The iMessage service supports “delivered” notifications just like on iOS, and optional “read” notifications to be returned to the sender after you’ve viewed their message. These settings are controlled in the app preferences, where you will also find general preferences, account setup, message settings, alert styles and audio/video settings.

When you launch a video chat with someone using Facetime, it actually launches the Facetime application on your Mac. AIM video chat is still available in the Messages application itself.

When I tried Messages out this morning, replies to an iMessage chat showed up in Messages on my Mac, but also appeared as notifications on my iPhone sitting next to me on the desk. I could switch back and forth between the two devices and continue the conversation on either one. The entire conversation was visible on both my Mac and my iPhone and the entire experience was completely seamless.

Conclusions

The importance of this seamless transition between devices for me is the ability to keep the context of the entire conversation in front of me, no matter where I chose to pick up and continue with my next reply. I might get some iMessage “texts” on my iPhone, but when I get back to the office, I can open my laptop and continue right where I left off.

It happens fairly often that clients (or my wife and kids) will text me about something that I need to look up on the computer to answer. As long as they are on iMessage, I can see the original question on my Mac and easily reply from there.

One nice detail is that the repeat notifications on the iPhone are muted when you read the message on your Mac. I left my iPhone untouched beside me while chatting with a friend on my Mac. I saw that the repeat notification that I usually get for text messages never showed up. This is great as long as the iMessage service knows that I read the reply in Messages for Mac.

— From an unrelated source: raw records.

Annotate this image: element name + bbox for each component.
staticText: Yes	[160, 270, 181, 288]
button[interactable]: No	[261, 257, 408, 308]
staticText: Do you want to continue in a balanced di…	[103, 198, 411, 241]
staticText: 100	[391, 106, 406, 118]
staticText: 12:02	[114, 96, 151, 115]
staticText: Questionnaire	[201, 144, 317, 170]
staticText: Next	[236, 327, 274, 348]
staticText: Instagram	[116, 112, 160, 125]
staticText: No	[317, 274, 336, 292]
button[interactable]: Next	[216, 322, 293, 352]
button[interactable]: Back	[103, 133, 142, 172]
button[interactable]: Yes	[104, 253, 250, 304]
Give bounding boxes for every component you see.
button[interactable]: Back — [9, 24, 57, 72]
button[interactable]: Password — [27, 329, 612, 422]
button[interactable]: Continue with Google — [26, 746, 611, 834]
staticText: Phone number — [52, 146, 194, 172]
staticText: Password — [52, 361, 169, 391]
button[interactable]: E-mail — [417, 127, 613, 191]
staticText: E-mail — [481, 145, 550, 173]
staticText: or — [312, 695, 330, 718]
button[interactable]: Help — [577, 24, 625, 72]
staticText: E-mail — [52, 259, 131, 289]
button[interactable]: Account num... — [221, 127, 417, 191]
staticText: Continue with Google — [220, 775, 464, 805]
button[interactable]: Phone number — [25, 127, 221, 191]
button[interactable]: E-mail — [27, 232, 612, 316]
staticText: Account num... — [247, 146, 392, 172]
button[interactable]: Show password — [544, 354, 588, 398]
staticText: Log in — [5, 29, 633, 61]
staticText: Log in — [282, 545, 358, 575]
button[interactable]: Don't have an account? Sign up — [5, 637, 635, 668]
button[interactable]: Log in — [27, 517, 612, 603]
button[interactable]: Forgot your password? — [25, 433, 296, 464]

When I turned off Messages for Mac, the continued conversation now triggered repeat notifications on my iPhone.

The area that might require a little more polishing is that, when the message is unread on the Mac, it still appears to mute the repeat notification on the phone. If you left your Mac running unattended, you might not get repeat notifications of new messages on your iPhone. Obviously, this feature doesn’t affect everyone as some people might disable repeat notifications, but it does point out the necessity of being careful about working with betas and figuring out how things work, and what might change over time as Apple refines the Messages application.

Overall, I am pretty positive about the new features. I think Messages for Mac will actually be a big help in my professional and personal life and will make text/IM even more convenient. As for the big picture, I think the overall theme of Mountain Lion (including this beta of Messages for Mac on Lion) is not so much that iOS features and apps are coming to the Mac, but that the apps will work across both iOS and Mac in a completely seamless experience.